A similar situation has occurred regarding my son who has been
diagnosed with terminal cancer. At this time, the cancer is in
remission, although the doctors will not confirm that. As a mother,
there has been such a sense of pain and grieving. I finally got up
enough courage to ask him to go with me to the Galapagos Islands next
year so that we can reconnect in ways that have been special bonds, but
ones that somehow had been forgotten during many years of chaos.
There is more, but… bottom line: I’m in control of my life. I don’t
need to give myself away any longer. There is no doubt in my mind that
I will not continue to create or bring unhealthy relationships into my
I am free to do those things that will “make a difference” to the world.
Work and Creativity:
The clarity of purpose has and is becoming clearer and stronger. Since
the 16th of July, I’ve been able to see my projects and goals far more
clearly. Daily, new ideas and focus rise to the surface. Each day I’m
becoming more and more excited about what I am doing and where I’m
going. I see the journey ahead of me as an incredible Adventure. I’ve
always believed that by the time one turns fifty, it is one’s
responsibility to give back to others those gifts, talents and skills
which have been developed over several decades. It seems so selfish to
hoard those for oneself. It’s my time to give back. It’s going to be So
much FUN. My guides and angels are being such a tremendous help. I know
they will continue to do so, for I have been ‘called’ to do certain
things that will make a difference in the world, as we know it.
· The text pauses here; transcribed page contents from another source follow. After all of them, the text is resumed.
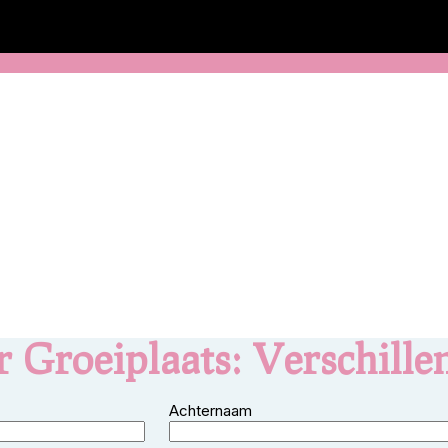
 Groeiplaats: Verschillen
Achternaam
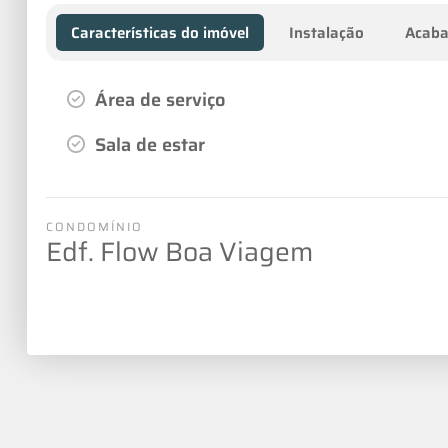
Características do imóvel
Instalação
Acab
Área de serviço
Sala de estar
CONDOMÍNIO
Edf. Flow Boa Viagem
Physically and Emotionally:
I’m sleeping every night. For the first time in my life, I’m able to
identify physical fatigue versus emotional or spiritual fatigue. I’m
working diligently on diet, exercise, attitude, meditation, reducing
stress and getting proper rest. I feel more complete than I have felt
in years. I’m ready to Embrace Life again with a Zest. I
don’t feel frantic, but rather, focused and empowered. I’m not feeling
mired in fear or doubt any longer. I’m feeling stronger physically each
day. My friends are all telling me I look Younger… and healthier. I
have a glow about me again. Wow! I feel Renewed!!!
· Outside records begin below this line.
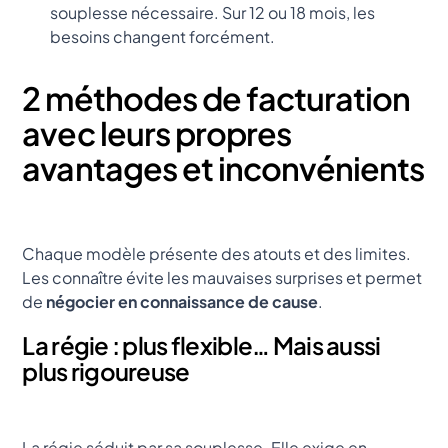
souplesse nécessaire. Sur 12 ou 18 mois, les
besoins changent forcément.
2 méthodes de facturation
avec leurs propres
avantages et inconvénients
Chaque modèle présente des atouts et des limites.
Les connaître évite les mauvaises surprises et permet
de
négocier en connaissance de cause
.
La régie : plus flexible… Mais aussi
plus rigoureuse
La régie séduit par sa souplesse. Elle exige en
What can I say here? I don’t think there has ever been a minute in my
life when I didn’t know that God, or whatever we wish to call a higher
power, is with me. I’ve been extraordinarily blessed and protected in
my lifetime. The challenges along my path have always been those times
when I decided not to ‘listen’ to my inner voice but, rather, chose to
rationalize. I feel very, very fortunate to be guided and asked to do
certain things. I am never alone because God and my angels and/or
guides are with me.
David was ‘directed’, in response to my plea, to help clear those
obstacles that have held me back. I am so incredibly blessed for his
presence in my life. He’s a beautiful, glorious angel here on earth. He
has a phenomenal Gift.
The one thing I know, however, is that David, as a facilitator and link
between spirit and body, may only be able to achieve as much healing as
the person with whom he is working will allow. However, even if a
person feels skeptical and confused, it would be unusual not to
experience some change. And… the seeds ARE planted, with David’s help.
One never knows what beautiful blossoms will result tomorrow from the
seeds planted today. Miracles take place daily.
I believe we are truly here to be happy, healthy, heart full, and
spiritual beings. We just get caught up in societal dogma and we create
self-imposed limitations. We forget how to embrace life with heart and
spirit, with laughter,love, and life.
There is not a day when I don’t think of David and offer up a prayer of
Gratitude. My sincerest Thanks and Prayers are always with this truly
gifted and blessed man who touched my life.